This book was also part of my bday surprise. Yay for birthdays!

I kept putting down this book because I knew bad things were going to happen and I didn’t want them to happen and I felt almost like I could prevent the bad things from happening if I stopped reading. Yes, I have indeed been heavily influenced by The Monster at the End of this Book starring lovable furry old Grover.

Maybe it was more that I didn’t want to experience the bad things with the characters until I was ready. I sure did know that it was inevitable.

That said, when I gradually moved forward with my reading, one small chunk of the book at a time, I found that the tale was one I could accept as it was told. I wasn’t completely devastated as I had feared.

The main character is lovable. He writes poems and works the land and otherwise tends to be crotchety and keep to himself.
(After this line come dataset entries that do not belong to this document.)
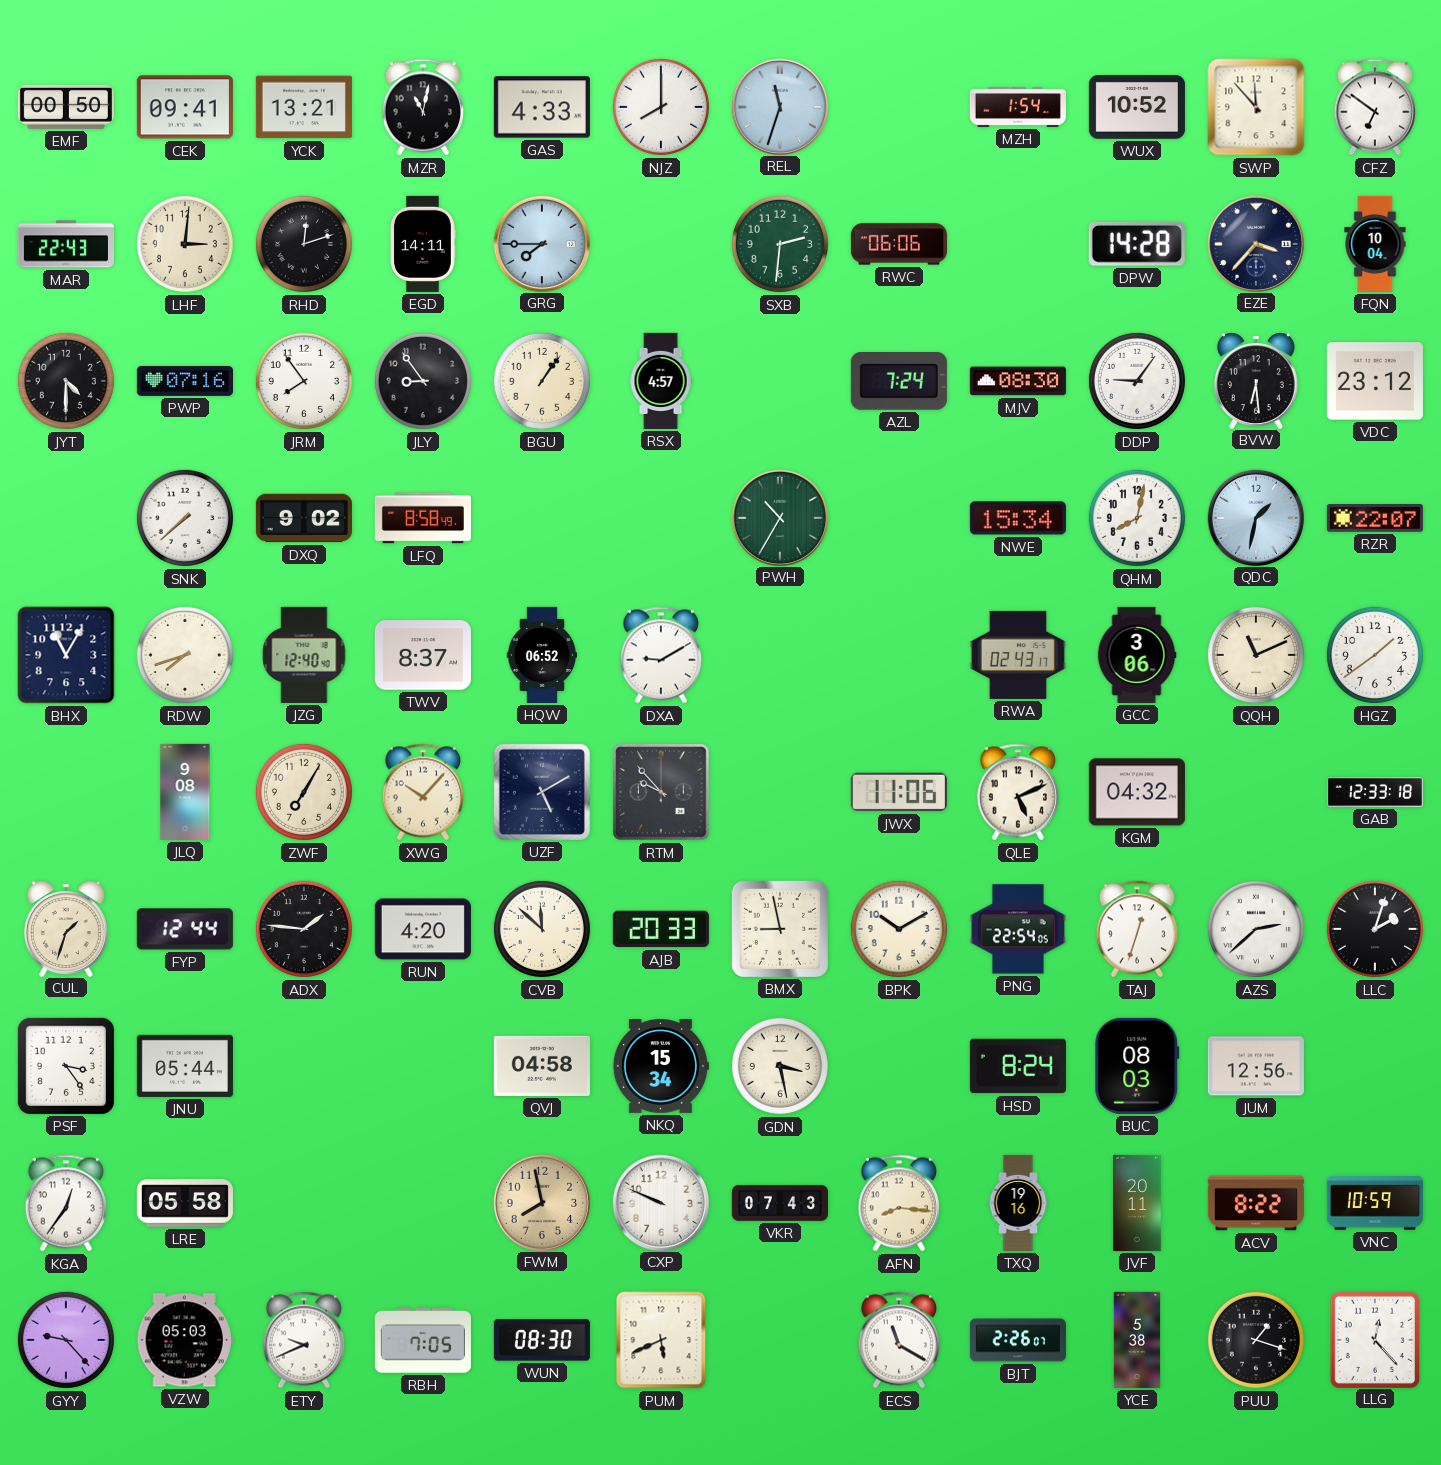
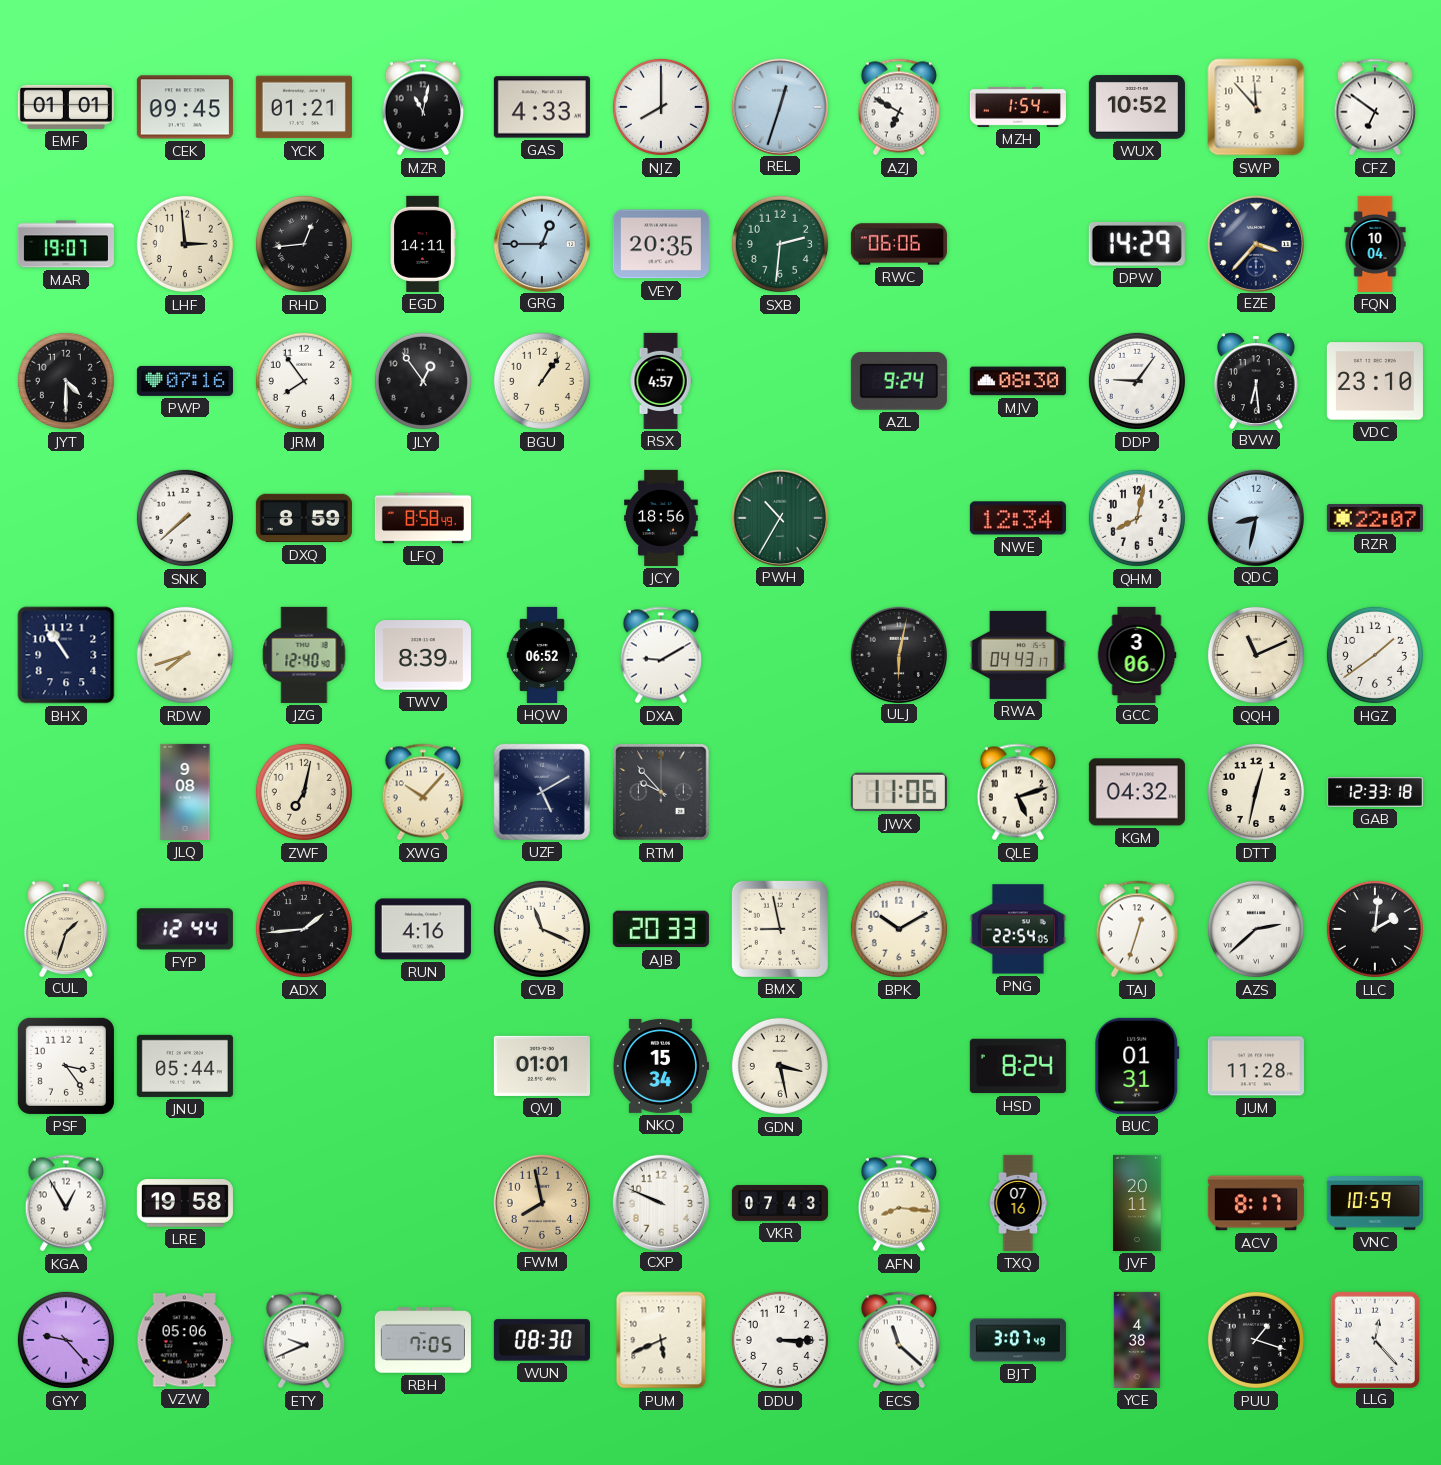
EMF: 00:50 -> 01:01
CEK: 09:41 -> 09:45
YCK: 13:21 -> 01:21
REL: 11:33 -> 12:33
AZJ: none -> 6:50
MAR: 22:43 -> 19:07
LHF: 3:01 -> 2:59
RHD: 12:12 -> 12:44
GRG: 7:45 -> 12:45
VEY: none -> 20:35
DPW: 14:28 -> 14:29
JLY: 8:54 -> 12:54
AZL: 7:24 -> 9:24
VDC: 23:12 -> 23:10
DXQ: 9:02 -> 8:59
JCY: none -> 18:56
NWE: 15:34 -> 12:34
QDC: 1:32 -> 8:32
BHX: 11:05 -> 10:54
TWV: 8:37 -> 8:39
ULJ: none -> 6:02
RWA: 02:43 -> 04:43
ZWF: 7:05 -> 7:02
QLE: 5:11 -> 5:12
DTT: none -> 12:32
ADX: 1:46 -> 1:44
RUN: 4:20 -> 4:16
CVB: 11:52 -> 11:19
LLC: 2:03 -> 2:01
QVJ: 04:58 -> 01:01
BUC: 08:03 -> 01:31
JUM: 12:56 -> 11:28
KGA: 12:36 -> 12:55
LRE: 05:58 -> 19:58
TXQ: 19:16 -> 07:16
ACV: 8:22 -> 8:17
VZW: 05:03 -> 05:06
DDU: none -> 3:15
ECS: 11:20 -> 11:22
BJT: 2:26 -> 3:07
YCE: 5:38 -> 4:38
I appreciate how stories help me remember that often there’s more to people than surface grumpiness. My friend Janet says something about never really knowing another person’s story….I sometimes am good about reminding myself of this, and sometimes it’s something I need to work on.

The story reminds me a bit of Robert Frost’s “Home Burial.” It’s also a bit like E.T. And a bit like Good Fellas and The Godfather. You think I’m joking, but I’m not.

***

APR 30: The Color of Water: A Black Man’s Tribute to His White Mother, by James McBride, 1995.

I was asked to read an introduction for James McBride when he is awarded an honorary doctorate at my university’s commencement in May 2018. I said YES! and a day later I was at my university library checking out this book.

It was a good read. I liked how it brought together the author’s voice and memories with his mother’s voice and memories, almost like an intergenerational dance. It was not the kind of book that had me on the edge of my seat, and it also didn’t really transport me completely into most of the scenes. I felt more like I was sitting next to someone who was flipping through a photo album and offering brief commentary. The author-narrators seemed to hold readers at a bit of a distance, with only glimpses of sharp open honesty.

In some ways, I found the restraint an obstacle. To some degree, however, I wonder if that was what made me invest in the narrative—that the restraint somehow perversely made me want more, made me want to actually see these characters more fully, enter into the conversations more directly, know these people that seem to combine goodness and suffering and confusion and make it seem like it will somehow be okay.

It’s the kind of book that should be made into a movie except it will be a helluva job for the person writing the screenplay because you can’t make a movie from such broad brushstrokes. In movies, you need scenes and characters and dialogue.

Or maybe it could be done as one montage after the other. That would be really funny! and that is somehow the way the narrative felt to me….it was one montage after another with only the occasional stillness of playing out a scene.

***

MAY 7: The Miracle at St. Anna, by James McBride, 2003.

I found that I like McBride’s fiction more than his memoir. I was interested in this story from the start, and I really didn’t know what was going to happen next. Pretty cool.

The stand-out element in this book is the characters. They run the gamut—good guys, bad guys, smart guys, dumb guys, and everything in between. Not enough awesome women character, but there are a couple in there who play a serious role.

I also appreciate the historical elements and the way it all seems like it could’ve played out just as the book was written, even though there are some elements of magic or mysticism.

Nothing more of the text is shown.